The fashion industry could become 80 per cent circular by 2030
Conversations around fashion have also become synonymous with conversations around sustainability. While fashion, of course, would like to be more eco-conscious, the pathway to that isn’t overnight. Many companies have implemented progress plans to get their supply chains and products to be mostly sustainable within the next five to ten years.
There’s still the question of how do you have sustainability and growth? A recent report by Global Fashion Agenda revealed that the fashion industry can be 80 percent sustainable by 2030 with increased investment in existing recycling technologies and infrastructures.
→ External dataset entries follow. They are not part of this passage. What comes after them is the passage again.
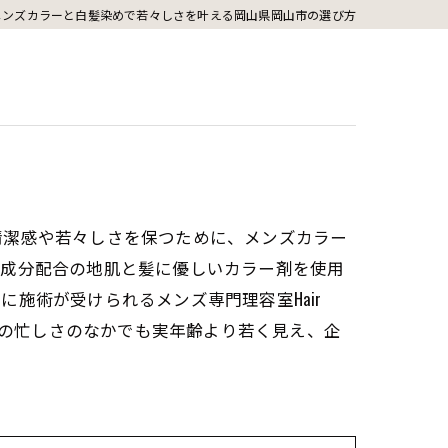
メンズカラーと白髪染めで若々しさを叶える岡山県岡山市の選び方
清潔感や若々しさを保つために、メンズカラー
ク成分配合の地肌と髪に優しいカラー剤を使用
施術が受けられるメンズ専門理容室Hair
。毎日の忙しさのなかでも実年齢より若く見え、企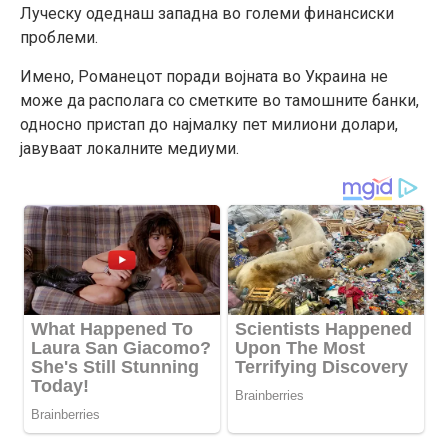
Луческу одеднаш западна во големи финансиски
проблеми.
Имено, Романецот поради војната во Украина не
може да располага со сметките во тамошните банки,
односно пристап до најмалку пет милиони долари,
јавуваат локалните медиуми.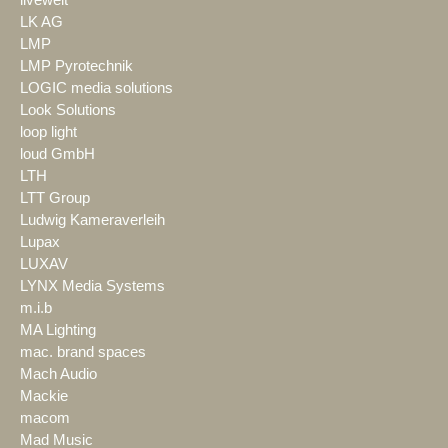
LK AG
LMP
LMP Pyrotechnik
LOGIC media solutions
Look Solutions
loop light
loud GmbH
LTH
LTT Group
Ludwig Kameraverleih
Lupax
LUXAV
LYNX Media Systems
m.i.b
MA Lighting
mac. brand spaces
Mach Audio
Mackie
macom
Mad Music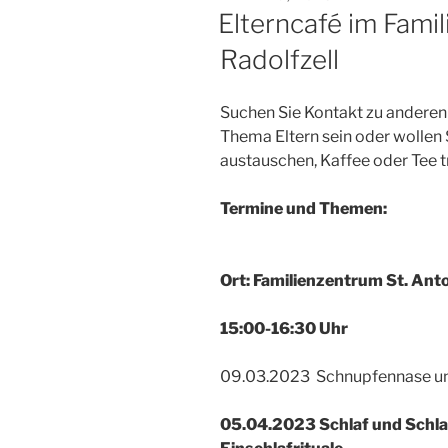
AM
Elterncafé im Fami
Radolfzell
Suchen Sie Kontakt zu anderen
Thema Eltern sein oder wollen 
austauschen, Kaffee oder Tee tr
Termine und Themen:
Ort: Familienzentrum St. Ant
15:00-16:30 Uhr
09.03.2023 Schnupfennase und 
05.04.2023 Schlaf und Schla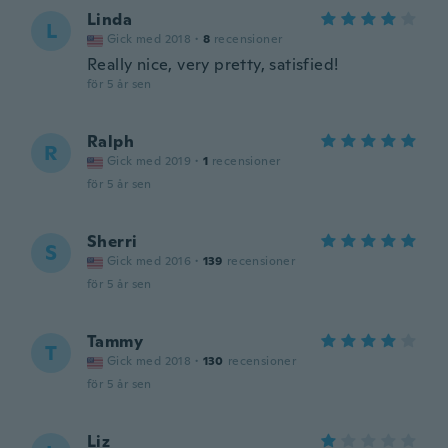
Linda
L
Gick med 2018
·
8
recensioner
Really nice, very pretty, satisfied!
för 5 år sen
Ralph
R
Gick med 2019
·
1
recensioner
för 5 år sen
Sherri
S
Gick med 2016
·
139
recensioner
för 5 år sen
Tammy
T
Gick med 2018
·
130
recensioner
för 5 år sen
Liz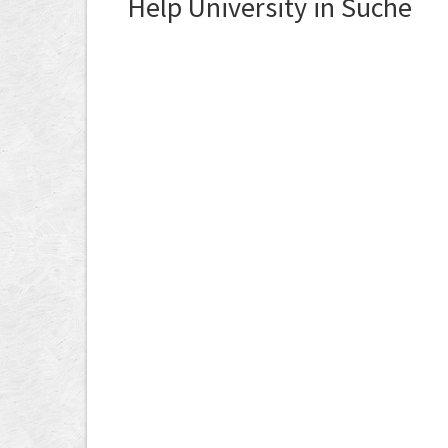
Help University in Suche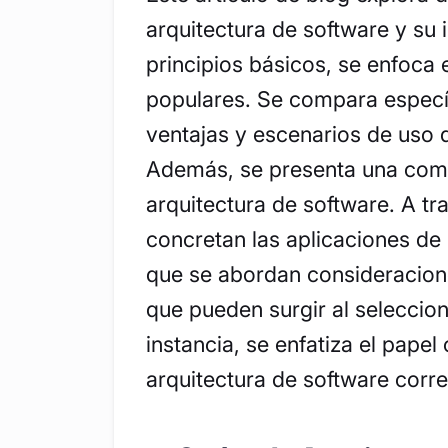
arquitectura de software y s
principios básicos, se enfoca 
populares. Se compara específ
ventajas y escenarios de uso
Además, se presenta una com
arquitectura de software. A tr
concretan las aplicaciones de 
que se abordan consideracion
que pueden surgir al seleccion
instancia, se enfatiza el papel 
arquitectura de software corre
Currently, the fashion industry is on track to overshoot its 1.5-degree pathway target almost twofold, with emissions of 2.1 billion tons of CO2 equivalents in 2030, compared to the 1.1 billion tons required to stay on the pathway. Ways to reduce these emissions include scaling circularity, adopting circular design principles, extending the use-life of products and materials, and ensuring post-life that components break down and are reused or recycled into future items.
Recycling happens for less than 1 percent of textile waste into new fibers or clothing. Textile recycling is one big part of the circulatory picture that can get the fashion industry to be 80 percent sustainable by 2030. The issue is these recycling technologies would need to be fully scaled to get to that 80 percent goal. Technologies to deliver recycling across color cotton, cellulosics, synthetic fabrics, and solutions for blended fibers are all burgeoning.
The big challenge is providing conditions for scaling, which include collection and sorting infrastructure, and investment in the recycling sector to scale up capacity. The informal waste management sector also needs regulation and formalization. Moving from downcycling to recycling will greatly aid the fashion industry toward sustainability.
Manufacturing facilities often incinerate cotton waste for energy. The fashion industry needs to move away from this, and access to affordable, clean alternative fuels needs to be developed to shift incentives toward recycling and away from incineration. Bangladesh, one of the largest manufacturers of apparel, will need infrastructure investment and policy reform to achieve this.
Recycling capacity is also still very small in many manufacturing markets. The good news is that the post-industrial textile waste offers volumes of quality, consistent textile feedstock, making it more recyclable than post-use waste. To attract investment to scale this capacity, investors and recycles need greater transparency that this feedstock exists and can be reliably channeled toward recycling.
Global Fashion Agenda found that there are three key components beyond post-production recycling that are a priority for pre-completive action, including standardized consumer labeling, infrastructure for collection and shorting, and shared logistics.
In addition, there also needs to be a reduction in the use of virgin materials. Material production contributes 40 percent of greenhouse gas emissions, with oil-consuming textiles the biggest contributor. While the technology to guide the fashion industry toward a more sustainable future is there, the infrastructure needs to be put in place.
Transitioning to a circular economy is a win-win for both fashion and the environment. Progress is slow but steady.